The next three artists who showed their works at the First Impressionist Exhibition in 1874 again show interesting contrasts.
Félix Bracquemond (1833-1914)
Born in Paris, he initially trained as a lithographer, but then went to work for Guichard, who had been a pupil of Ingres. A portrait of his was accepted for the Salon in 1852. After that youthful success, he concentrated on engraving and etching, rather than painting, and was part of the nineteenth century revival of print-making in France. He later went to work in the Sèvres porcelain factory, before working for Haviland, the manufacturer of Limoges porcelain, in 1870.
He was a long-standing friend of Manet and Whistler, as well as Millet, Corot, Rodin, Degas and the Impressionists. He was one of those who helped Monet return to painting after his severe illness in Algiers in 1862. He exhibited his etchings in the famous Salon des Refusés in 1863.
He had become an early enthusiast for Japonisme, allegedly having found a small volume of Hokusai prints which were used to pack Japanese porcelain back in 1856; for some time he apparently walked around with this book, showing everyone the prints. He was awarded the Legion of Honour in 1889.
His etching Winter (or Wolf in the Snow) (1864) shows his early skills with a chiaroscuro landscape.
The more traditional etching Fisherman with a Net (1868) was perhaps more typical of much of his print-making.
Nôtre Dame, Paris (1870) is another etching with added watercolor in a style more anticipatory of Art Nouveau, perhaps.
Bracquemond also created many prints after famous or popular paintings.

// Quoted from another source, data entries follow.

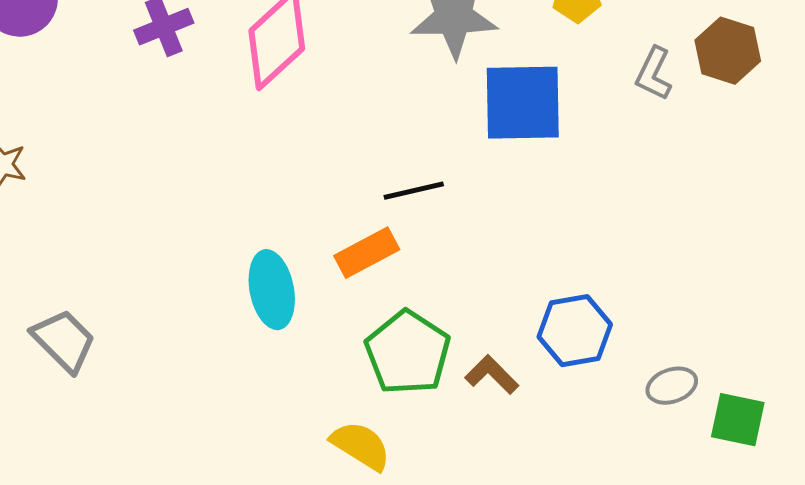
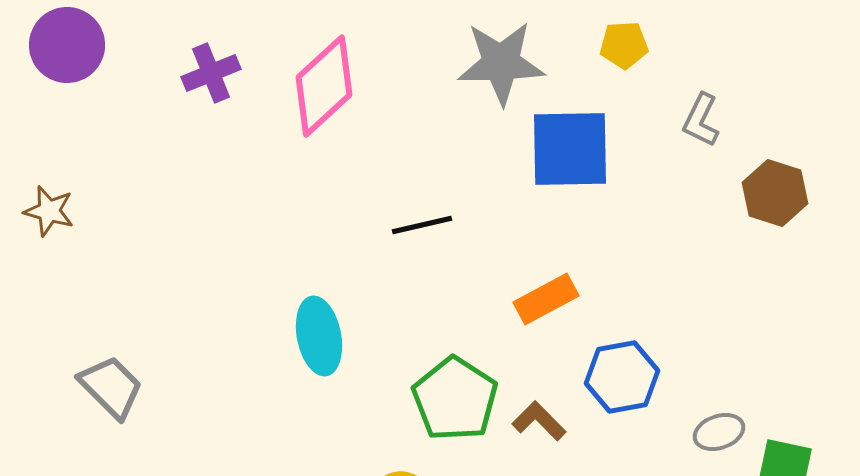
brown hexagon: (728, 51) -> (775, 193), moved
black line: (414, 191) -> (422, 225), moved
orange rectangle: (367, 253) -> (546, 299), moved

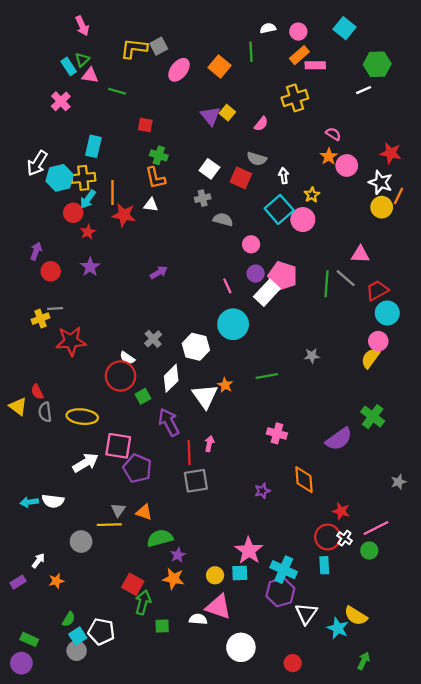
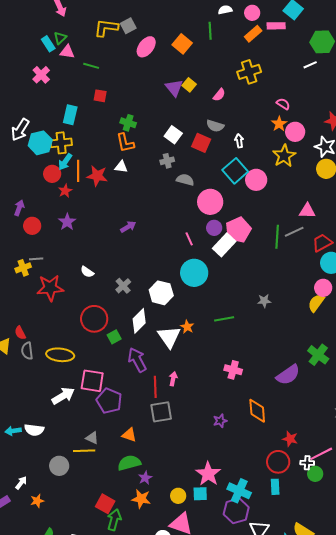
pink rectangle: (315, 65) -> (276, 26), moved
red square: (145, 125) -> (100, 96), moved
orange line: (113, 193) -> (78, 171), moved
yellow star: (312, 195) -> (284, 156), moved, size x1.6
pink circle: (251, 244) -> (210, 202), size x1.6
pink pentagon: (283, 276) -> (238, 230), turned 30
gray line: (346, 278) -> (294, 232), turned -66
white semicircle: (127, 358) -> (87, 272), moved
gray triangle: (118, 510) -> (92, 438), turned -40
orange triangle: (144, 512) -> (129, 435), moved
white cross: (344, 538) -> (307, 463), moved, turned -32

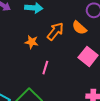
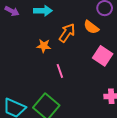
pink line: (45, 68) -> (60, 71), turned -32

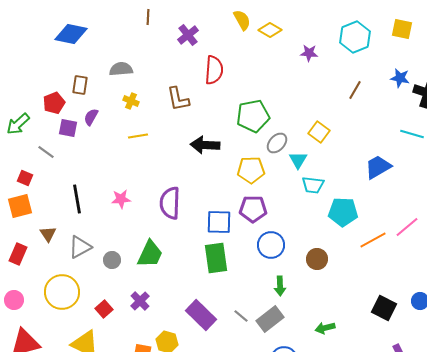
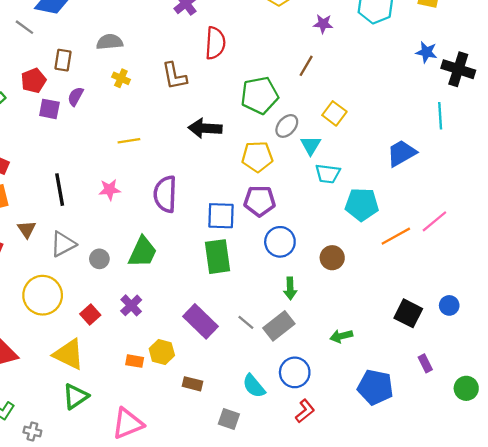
brown line: (355, 90) -> (306, 66), moved
cyan line: (412, 134) -> (440, 116), turned 70
yellow line: (138, 136) -> (129, 141), moved
gray line: (46, 152) -> (24, 27), moved

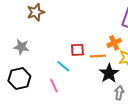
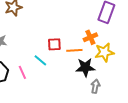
black star: (109, 73) -> (85, 67), turned 30
pink line: (54, 86) -> (22, 72), moved

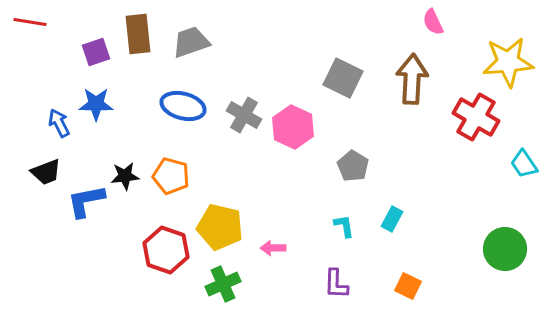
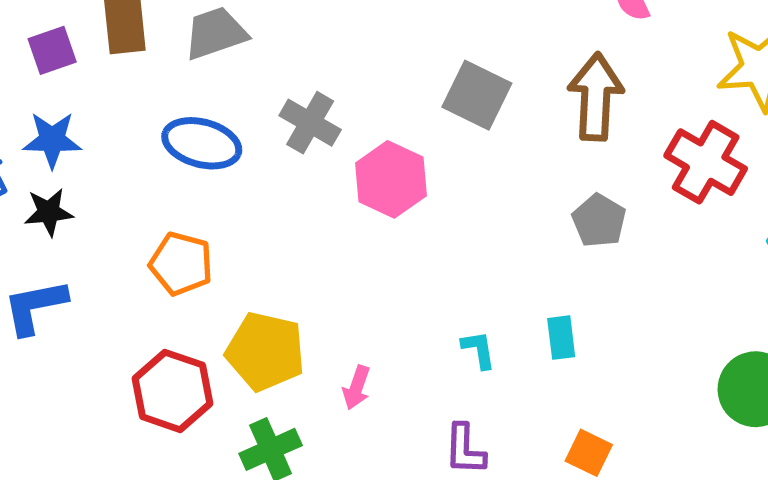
gray cross: (244, 115) -> (310, 123), moved
gray pentagon: (353, 166) -> (599, 221), moved
black star: (125, 176) -> (49, 212), moved
cyan rectangle: (392, 219) -> (561, 338), turned -35
pink arrow: (273, 248) -> (357, 387), turned -70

The Locomotive (1873) may well have been shown at the First Impressionist Exhibition, and is made after JMW Turner’s renowned Rain, Steam and Speed (1844).
The Terrace of the Villa Brancas (1876) is another fine but traditional etching.
Landscape (after 1885) is an unusual and exquisitely beautiful colour lithograph made later in his career. Although hardly Impressionist, its style is more closely related to the many designs which he made for paintings on porcelain.
Wherries on the Bank of the Seine, made in drypoint, is undated but was probably printed during the earlier part of his career.
Bracquemond married Marie Quivoron (1841–1916) in 1869; although he was supportive of her painting, he disliked her choice of mentors, Monet and Degas, and repeatedly attacked her Impressionist work. This is deeply puzzling in view of his prolonged friendships with Impressionists, and the couple’s social involvement with them.
Under the Lamp, for example, painted by Marie Bracquemond in 1887, shows Sisley and his wife dining in the Braquemonds’ house at Sèvres, and is an outstanding Impressionist oil painting. Marie Bracquemond exhibited in the fourth Impressionist Exhibition of 1878, and the fifth in 1880, but finally abandoned painting after about 1890 as a result of her husband’s sustained attacks on her work.
(Jacques/Jacob Émile) Édouard Brandon (1831-1897)
Very little indeed seems to be known about Édouard Brandon, other than the fact that he studied at the École des Beaux-arts in Paris under Corot, and remained a professional painter. He is also known to have formed – with Édouard Moyse and Alphonse Lévy – the trio of significant Jewish painters in France.
Portuguese Synagogue at Amsterdam 22 July 1866 (1867) (I can only find this single monochrome image, I am afraid) appears typical of his work. He was awarded a medal at the Salon of 1867 for this painting. At the time, this was probably Europe’s most famous and picturesque synagogue. The sermon was being delivered by the distinguished Talmudist David de Jahacob Lopez Cardozo (1808-1890), who was appointed ab bet din there in 1839.
Pierre-Isidore Bureau (1827-1876)
Even less is known about the tragically brief life of this Impressionist landscape painter. He apparently had paintings accepted for the Salon in 1865 and 1876. Among his works were several notable nocturnes. With Renoir and Sisley, he was appointed a liquidator of the first Impressionist company, which organised the First Impressionist Exhibition. He also took part in the second, in 1876, but died shortly afterwards.
Moonlight on the Banks of the Oise (1867) is one of his nocturnes which did survive, and was one of his paintings shown in the First Impressionist Exhibition.
His Dieppe Beach (date not known) is a delightful Impressionist rendering of a beach off-season, with a sky which even Boudin would be proud of.
The Road (date not known) also has a vivid sky, although its landscape is perhaps older in style.
Bureau also seems to have made some prints: A Muslim lady reclining in her harem by a smoking hooka (c 1870), is a lithograph with tint plate, with added watercolour, after an original by E Prisse d’Avennes (1807-1879).